Il m’arrive également de travailler avec des cerclages métalliques. Alors, de ces lames d’acier apparaissent des oiseaux ou des personnages particulièrement mobiles et qui projettent des ombres merveilleuses. Comme pour les Ephémères, je travaille le fil de fer ou le cerclage sans soudure et, le plus souvent, sans outil. Mes mains sont un outil personnel qui donne à mes créations les limites de mes capacités propres. Elles sont aussi le lieu de ma mémoire, le creuset du volume des animaux que je dessine dans l’espace avec mon fil.
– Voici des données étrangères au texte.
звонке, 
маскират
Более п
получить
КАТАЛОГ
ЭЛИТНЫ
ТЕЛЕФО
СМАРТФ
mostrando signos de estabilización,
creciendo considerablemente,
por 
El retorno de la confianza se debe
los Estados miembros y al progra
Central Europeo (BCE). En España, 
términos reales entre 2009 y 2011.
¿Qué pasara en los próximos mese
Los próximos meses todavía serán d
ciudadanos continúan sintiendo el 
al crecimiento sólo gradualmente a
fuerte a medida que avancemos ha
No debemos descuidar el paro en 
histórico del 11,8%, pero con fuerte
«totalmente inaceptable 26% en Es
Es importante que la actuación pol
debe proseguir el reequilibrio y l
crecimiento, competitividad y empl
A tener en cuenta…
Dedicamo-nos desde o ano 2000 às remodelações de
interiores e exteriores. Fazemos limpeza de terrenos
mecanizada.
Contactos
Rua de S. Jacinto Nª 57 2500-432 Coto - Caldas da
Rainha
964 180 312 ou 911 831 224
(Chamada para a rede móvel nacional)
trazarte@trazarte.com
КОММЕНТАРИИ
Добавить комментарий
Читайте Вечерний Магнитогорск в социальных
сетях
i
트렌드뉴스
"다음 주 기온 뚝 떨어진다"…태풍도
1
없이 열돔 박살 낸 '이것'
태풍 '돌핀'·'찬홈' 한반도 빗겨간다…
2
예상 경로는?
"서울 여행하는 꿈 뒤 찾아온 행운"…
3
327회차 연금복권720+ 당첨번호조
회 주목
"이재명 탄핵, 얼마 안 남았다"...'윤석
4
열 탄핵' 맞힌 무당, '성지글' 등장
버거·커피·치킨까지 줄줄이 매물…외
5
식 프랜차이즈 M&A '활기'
Je n’ai jamais appris à créer mais j’ai toujours autant de plaisir à le faire.
En 2001, un ami m’a proposé de participer à une première exposition collective au Pouget sur le thème animalier de «2001 odyssée de l’espèce». Touché par l’intérêt du public et des artistes pour mon travail mais aussi par la chaleur qu’ils me témoignaient, j’ai décidé de proposer mes pièces à la vente à St Tropez puis Apt, Lodève et enfin Paris. J’ai trouvé une manière personnelle de parler de mon travail et lors des expositions j’ai découvert le contact avec les acheteurs et les collectionneurs. Enfin, les salons d’art contemporain m’ont permis cette année de vivre de mon art. En quatre ans, j’ai vendu plusieurs centaines de fils uniques dont certains de grandes dimensions comme des moutons ou des vaches grandeur nature et la variété de ma ménagerie ne cesse de s’étendre. J’apprécie également de travailler sur des commandes à partir des photos de mes pièces ou de celles proposées par l’acheteur. C’est à chaque fois un défi qui me conduit à de nouveaux modèles, à de nouvelles petites séries dont chaque pièce a son unicité.
J’ai le plus grand intérêt pour le lien «sentimental» qui se crée entre mes sculptures et leur acquéreur. Le caractère typique de mes petits chiens, par exemple,conduit naturellement à leur choisir un nom dès lors qu’on les garde chez soi.
Je n’ai jamais appris à créer mais je ne le regrette pas. J’ai la conviction que cela aurait pu dénaturer la Joie que j’ai de m’enfermer dans l’atelier, le temps suspendu, avec une liberté totale et sans autre référent que moi-même.